● What this task involves
From the records below, output exactly the lines running from the line containing "Faq's (82, 2137)" through the line containing "Refund Policy (157, 2481)", and no others.

● Exercise material

◆ ◆ ◆ ◆ ◆

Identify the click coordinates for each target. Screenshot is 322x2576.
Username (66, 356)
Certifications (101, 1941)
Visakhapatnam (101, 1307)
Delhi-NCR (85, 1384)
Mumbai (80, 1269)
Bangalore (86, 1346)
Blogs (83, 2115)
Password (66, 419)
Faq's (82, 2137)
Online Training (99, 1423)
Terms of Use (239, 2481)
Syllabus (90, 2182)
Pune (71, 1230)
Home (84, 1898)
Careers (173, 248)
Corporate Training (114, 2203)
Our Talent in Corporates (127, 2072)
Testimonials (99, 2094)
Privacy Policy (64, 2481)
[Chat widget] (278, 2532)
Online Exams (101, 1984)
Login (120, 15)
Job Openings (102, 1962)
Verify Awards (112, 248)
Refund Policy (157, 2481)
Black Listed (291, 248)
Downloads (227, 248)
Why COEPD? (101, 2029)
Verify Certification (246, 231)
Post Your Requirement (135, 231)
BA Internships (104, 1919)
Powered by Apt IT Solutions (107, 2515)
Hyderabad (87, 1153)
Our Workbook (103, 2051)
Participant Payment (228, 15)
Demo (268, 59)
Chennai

◆ ◆ ◆ ◆ ◆

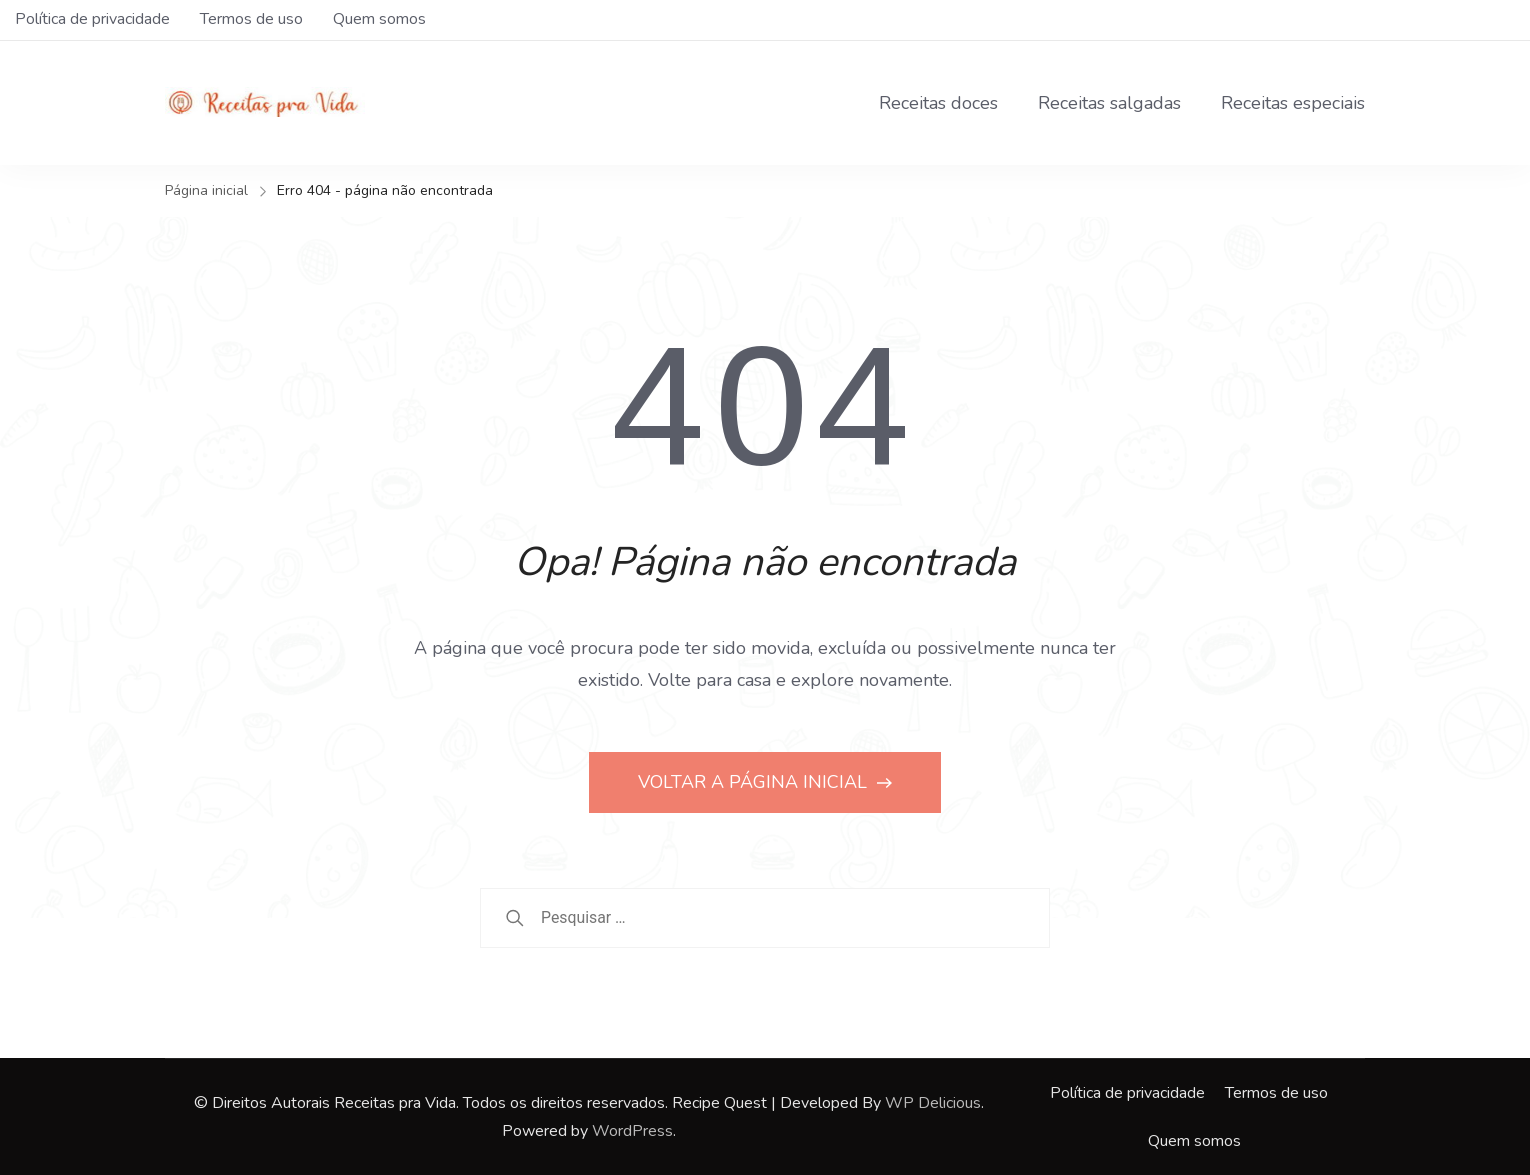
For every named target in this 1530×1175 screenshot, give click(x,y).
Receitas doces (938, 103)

◆ ◆ ◆ ◆ ◆

● Written response
Faq's (82, 2137)
Online Training (99, 1423)
Terms of Use (239, 2481)
Syllabus (90, 2182)
Pune (71, 1230)
Home (84, 1898)
Careers (173, 248)
Corporate Training (114, 2203)
Our Talent in Corporates (127, 2072)
Testimonials (99, 2094)
Privacy Policy (64, 2481)
[Chat widget] (278, 2532)
Online Exams (101, 1984)
Login (120, 15)
Job Openings (102, 1962)
Verify Awards (112, 248)
Refund Policy (157, 2481)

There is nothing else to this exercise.